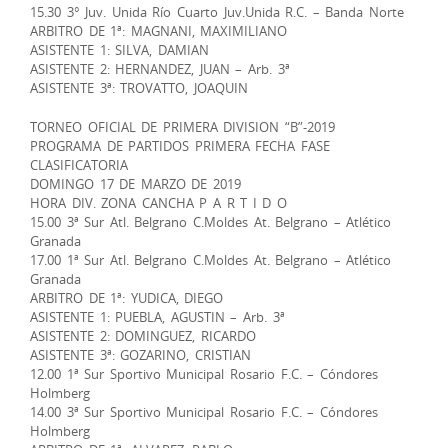
15.30 3° Juv. Unida Río Cuarto Juv.Unida R.C. – Banda Norte
ARBITRO DE 1ª: MAGNANI, MAXIMILIANO
ASISTENTE 1: SILVA, DAMIAN
ASISTENTE 2: HERNANDEZ, JUAN – Arb. 3ª
ASISTENTE 3ª: TROVATTO, JOAQUIN
TORNEO OFICIAL DE PRIMERA DIVISION “B”-2019
PROGRAMA DE PARTIDOS PRIMERA FECHA FASE
CLASIFICATORIA
DOMINGO 17 DE MARZO DE 2019
HORA DIV. ZONA CANCHA P A R T I D O
15.00 3ª Sur Atl. Belgrano C.Moldes At. Belgrano – Atlético
Granada
17.00 1ª Sur Atl. Belgrano C.Moldes At. Belgrano – Atlético
Granada
ARBITRO DE 1ª: YUDICA, DIEGO
ASISTENTE 1: PUEBLA, AGUSTIN – Arb. 3ª
ASISTENTE 2: DOMINGUEZ, RICARDO
ASISTENTE 3ª: GOZARINO, CRISTIAN
12.00 1ª Sur Sportivo Municipal Rosario F.C. – Cóndores
Holmberg
14.00 3ª Sur Sportivo Municipal Rosario F.C. – Cóndores
Holmberg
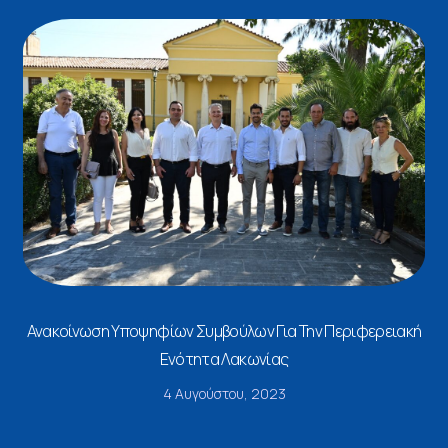
Ανακοίνωση Υποψηφίων Συμβούλων Για Την Περιφερειακή
Ενότητα Λακωνίας
4 Αυγούστου, 2023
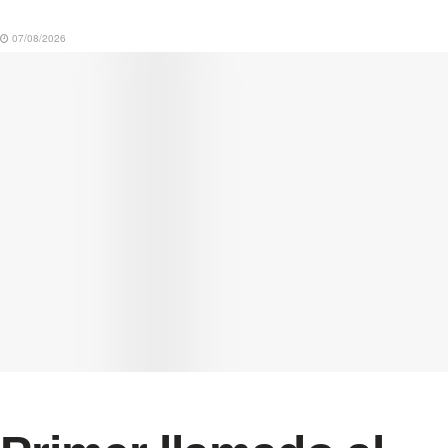
07/08/2026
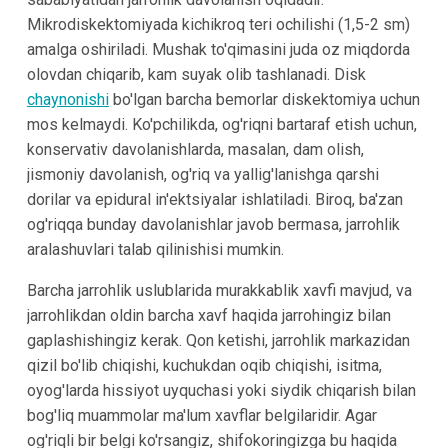
Mikrodiskektomiyada kichikroq teri ochilishi (1,5-2 sm)
amalga oshiriladi. Mushak to'qimasini juda oz miqdorda
olovdan chiqarib, kam suyak olib tashlanadi. Disk
chaynonishi
bo'lgan barcha bemorlar diskektomiya uchun
mos kelmaydi. Ko'pchilikda, og'riqni bartaraf etish uchun,
konservativ davolanishlarda, masalan, dam olish,
jismoniy davolanish, og'riq va yallig'lanishga qarshi
dorilar va epidural in'ektsiyalar ishlatiladi. Biroq, ba'zan
og'riqqa bunday davolanishlar javob bermasa, jarrohlik
aralashuvlari talab qilinishisi mumkin.
Barcha jarrohlik uslublarida murakkablik xavfi mavjud, va
jarrohlikdan oldin barcha xavf haqida jarrohingiz bilan
gaplashishingiz kerak. Qon ketishi, jarrohlik markazidan
qizil bo'lib chiqishi, kuchukdan oqib chiqishi, isitma,
oyog'larda hissiyot uyquchasi yoki siydik chiqarish bilan
bog'liq muammolar ma'lum xavflar belgilaridir. Agar
og'riqli bir belgi ko'rsangiz, shifokoringizga bu haqida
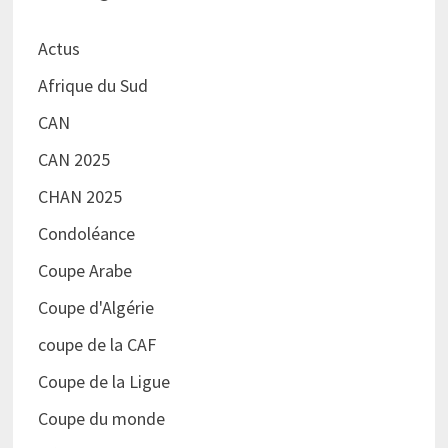
Actus
Afrique du Sud
CAN
CAN 2025
CHAN 2025
Condoléance
Coupe Arabe
Coupe d'Algérie
coupe de la CAF
Coupe de la Ligue
Coupe du monde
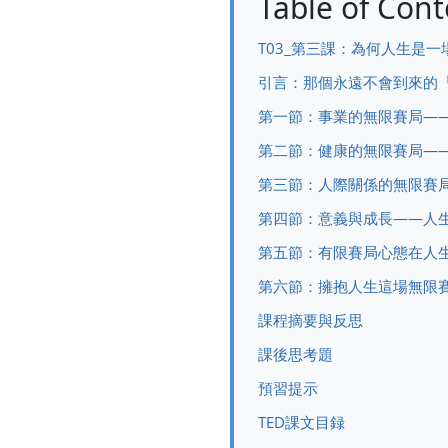
Table of Cont
T03_第三課：為何人生是
引言：那個永遠不會到來的
第一節：事業的無限賽局—
第二節：健康的無限賽局—
第三節：人際關係的無限賽
第四節：意義與成長——人
第五節：有限賽局心態在人
第六節：擁抱人生這場無限
課程摘要與反思
課後思考題
預習提示
TED課文目録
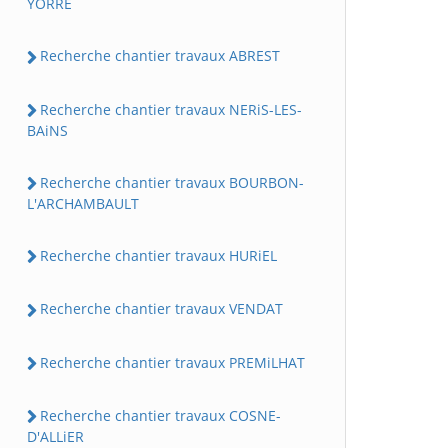
YORRE
Recherche chantier travaux ABREST
Recherche chantier travaux NERiS-LES-
BAiNS
Recherche chantier travaux BOURBON-
L'ARCHAMBAULT
Recherche chantier travaux HURiEL
Recherche chantier travaux VENDAT
Recherche chantier travaux PREMiLHAT
Recherche chantier travaux COSNE-
D'ALLiER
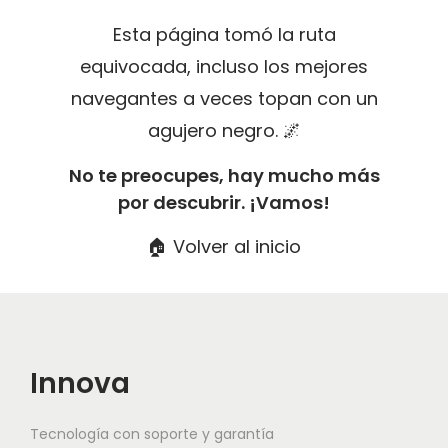
g
n
Esta página tomó la ruta
a
i
equivocada, incluso los mejores
c
d
navegantes a veces topan con un
i
o
agujero negro. 🌌
ó
n
No te preocupes, hay mucho más
por descubrir. ¡Vamos!
🏠 Volver al inicio
Innova
Tecnología con soporte y garantía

### Requirement
Transcribe the records above from the line holding "bo'lgan barcha bemorlar diskektomiya uchun" down to the line holding "jarrohlikdan oldin barcha", inclusive, without adding anything.

### Written solution
bo'lgan barcha bemorlar diskektomiya uchun
mos kelmaydi. Ko'pchilikda, og'riqni bartaraf etish uchun,
konservativ davolanishlarda, masalan, dam olish,
jismoniy davolanish, og'riq va yallig'lanishga qarshi
dorilar va epidural in'ektsiyalar ishlatiladi. Biroq, ba'zan
og'riqqa bunday davolanishlar javob bermasa, jarrohlik
aralashuvlari talab qilinishisi mumkin.
Barcha jarrohlik uslublarida murakkablik xavfi mavjud, va
jarrohlikdan oldin barcha xavf haqida jarrohingiz bilan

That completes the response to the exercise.